• **DATA FOR THIS EXERCISE**:
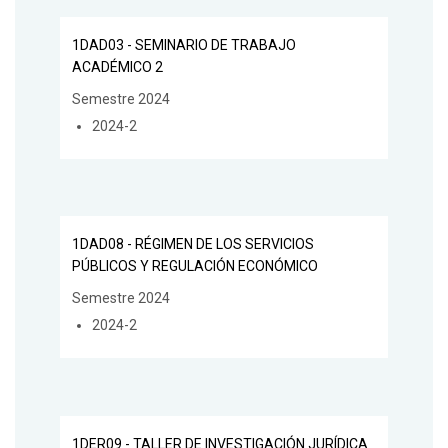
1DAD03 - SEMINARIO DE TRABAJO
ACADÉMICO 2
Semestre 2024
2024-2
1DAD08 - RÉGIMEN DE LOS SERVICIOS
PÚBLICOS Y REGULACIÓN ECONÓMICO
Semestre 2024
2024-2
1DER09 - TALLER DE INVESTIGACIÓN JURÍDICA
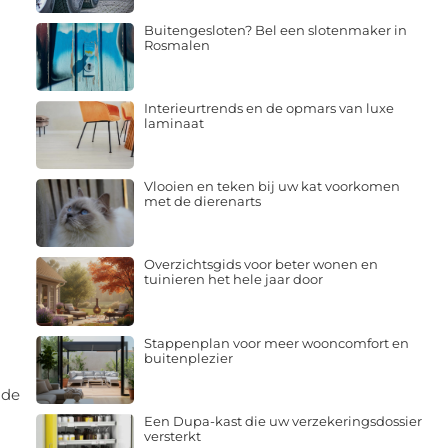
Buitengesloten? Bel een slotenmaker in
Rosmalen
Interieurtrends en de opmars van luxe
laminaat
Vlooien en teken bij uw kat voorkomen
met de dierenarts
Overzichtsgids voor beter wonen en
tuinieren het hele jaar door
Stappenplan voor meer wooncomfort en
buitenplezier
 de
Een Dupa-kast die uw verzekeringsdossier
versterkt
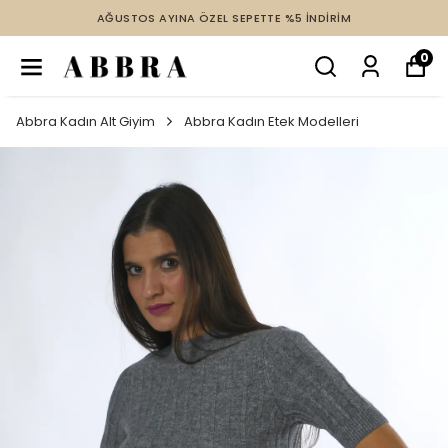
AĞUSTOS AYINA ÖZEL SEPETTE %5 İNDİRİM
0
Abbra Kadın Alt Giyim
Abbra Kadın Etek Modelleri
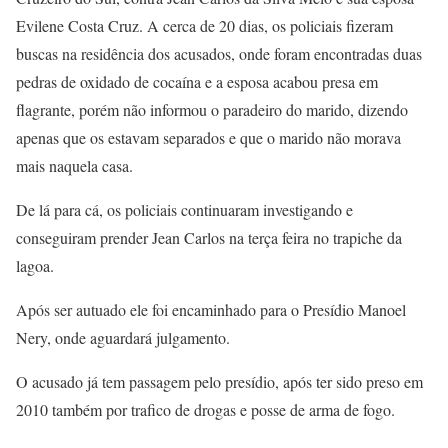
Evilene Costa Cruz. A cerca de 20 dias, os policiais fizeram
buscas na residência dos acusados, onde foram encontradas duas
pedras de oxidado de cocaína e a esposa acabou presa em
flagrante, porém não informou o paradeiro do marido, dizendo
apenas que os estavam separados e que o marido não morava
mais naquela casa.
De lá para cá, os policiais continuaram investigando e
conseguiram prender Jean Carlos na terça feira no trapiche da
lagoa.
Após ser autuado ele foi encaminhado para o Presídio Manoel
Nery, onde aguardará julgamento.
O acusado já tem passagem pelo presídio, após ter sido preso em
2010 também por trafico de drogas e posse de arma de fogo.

• **WHAT THE TASK ASKS**: Go through the entries above and copy each line with "Kadın" in it.

• **RESPONSE FOR THIS EXERCISE**:
Abbra Kadın Alt Giyim
Abbra Kadın Etek Modelleri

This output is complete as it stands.